The Australian Supply Chain Sustainability School (the School) is celebrating its five-year anniversary and reflecting upon the industry and school’s trajectory.
School CEO, Hayley Jarick says that “organisations are leading the charge to a more socially, environmentally and economically sustainable future in the ‘decade of change’. They know that the only way to make a difference is to act collectively and enable their partners to act."
Sustainability knowledge has moved from being niche to an operational imperative and the School has come into its own and is well placed to meet growing industry demand.
“There is a lot of opinion readily available and expert information is becoming harder and harder to decipher through the noise. The School cuts out the noise and provides our members a free learning platform about the topics that matter in our industry,” says Jarick.
Since the School launched in 2015, it has grown steadily from just 8 founding Partners, 200 Members and 10 learning modules. Now, the School boasts 30 Partners, 1,684 Member companies, 2,698 registered users and there have been over 4,300 learning resource views.
So, what is on the horizon for the sustainability industry and how will the School continue to adapt to the needs of the market?
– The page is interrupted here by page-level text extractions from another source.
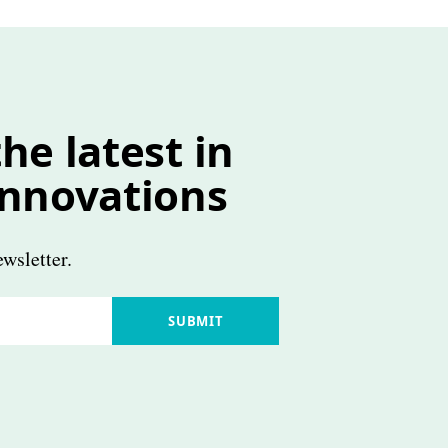
he latest in
innovations
wsletter.
SUBMIT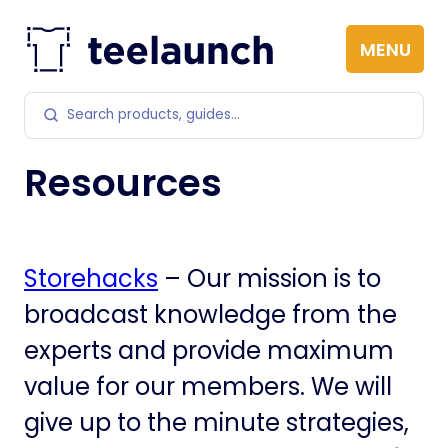
Skip to content
MENU
Search products
Resources
Storehacks
– Our mission is to
broadcast knowledge from the
experts and provide maximum
value for our members. We will
give up to the minute strategies,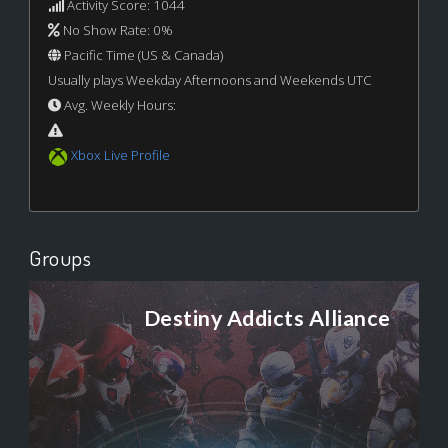
Activity Score: 1044
No Show Rate: 0%
Pacific Time (US & Canada)
Usually plays Weekday Afternoons and Weekends UTC
Avg. Weekly Hours:
Xbox Live Profile
Groups
Destiny Addicts Alliance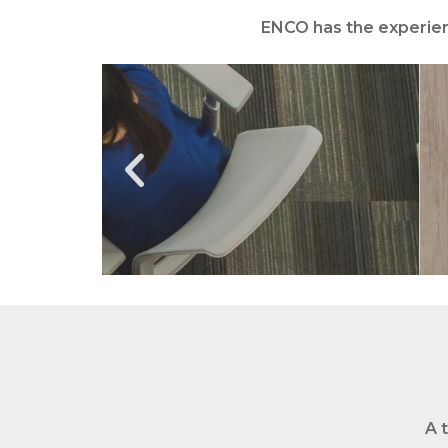
ENCO has the
experien
A 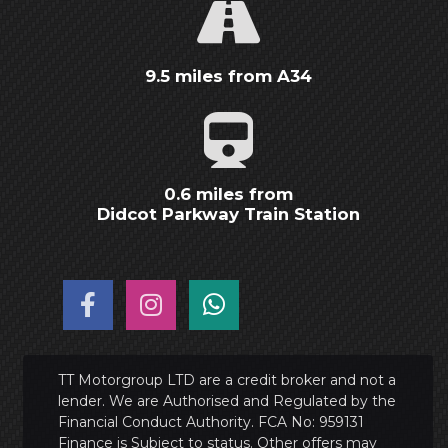
9.5 miles from A34
0.6 miles from
Didcot Parkway Train Station
TT Motorgroup LTD are a credit broker and not a
lender. We are Authorised and Regulated by the
Financial Conduct Authority. FCA No: 959131
Finance is Subject to status. Other offers may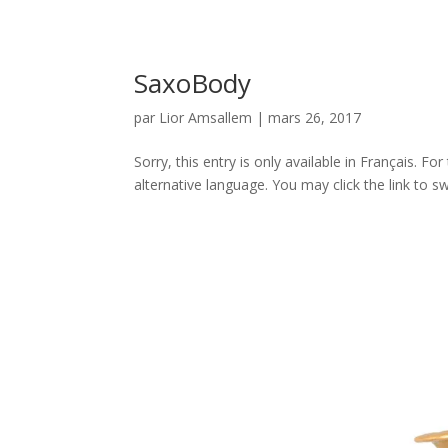
SaxoBody
par
Lior Amsallem
|
mars 26, 2017
Sorry, this entry is only available in Français. 
alternative language. You may click the link to sw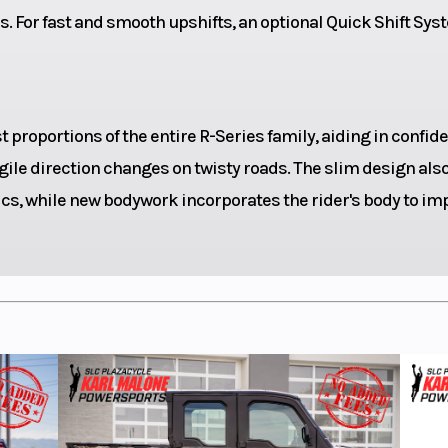
ession
and rebound; 5
. For fast and smooth upshifts, an optional Quick Shift Sy
t
soline
Fuel System
Fuel inje
proportions of the entire R-Series family, aiding in confid
ile direction changes on twisty roads. The slim design als
3.4 gal
Ground Clearance
s, while new bodywork incorporates the rider's body to im
27.8 in
Front Brake
298mm hydra
54.9 in
Front Tire
120/7
Bridgestone BA
HYPERSPORT S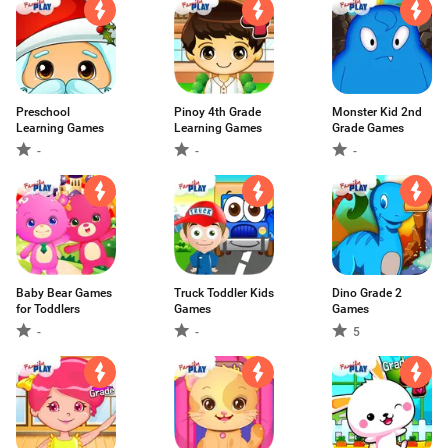
Preschool
Pinoy 4th Grade
Monster Kid 2nd
Learning Games
Learning Games
Grade Games
-
-
-
Baby Bear Games
Truck Toddler Kids
Dino Grade 2
for Toddlers
Games
Games
-
-
5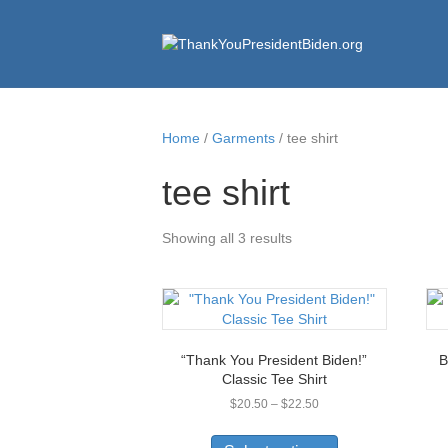
Home
/
Garments
/ tee shirt
tee shirt
Showing all 3 results
“Thank You President Biden!”
B
Classic Tee Shirt
Price
$
20.50
–
$
22.50
range:
This
$20.50
product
Jarick says that a lot of people in the sustainability field come from an environmental perspective with a tremendous ability to influence people with a like-minded desire to take care of the planet.
“We are seeing a trend for broader social and economic sustainability to be incorporated into this mix which had brought with it challenges and benefits.”
For instance, people are taking on board the intent of the Modern Slavery Act and changing their management approach of those who don’t initially comply with sustainability goals.
Instead of blacklisting and avoiding non-complying companies, now the trend is to use your position of influence to work with others towards compliance.
This is transformational for the industry and means that many in the industry will need to learn or refresh their emotional intelligence and conflict management skills.”
Jarick states that “the School is constantly evolving to changes and future needs. We are evolving the types of resources we have, to cater for changes in how people want to learn.”
“We are adding new resources every month and reviewing old resources to ensure our catalogue only contains the best resources. We are also looking to expand the School in new markets, so watch this space.”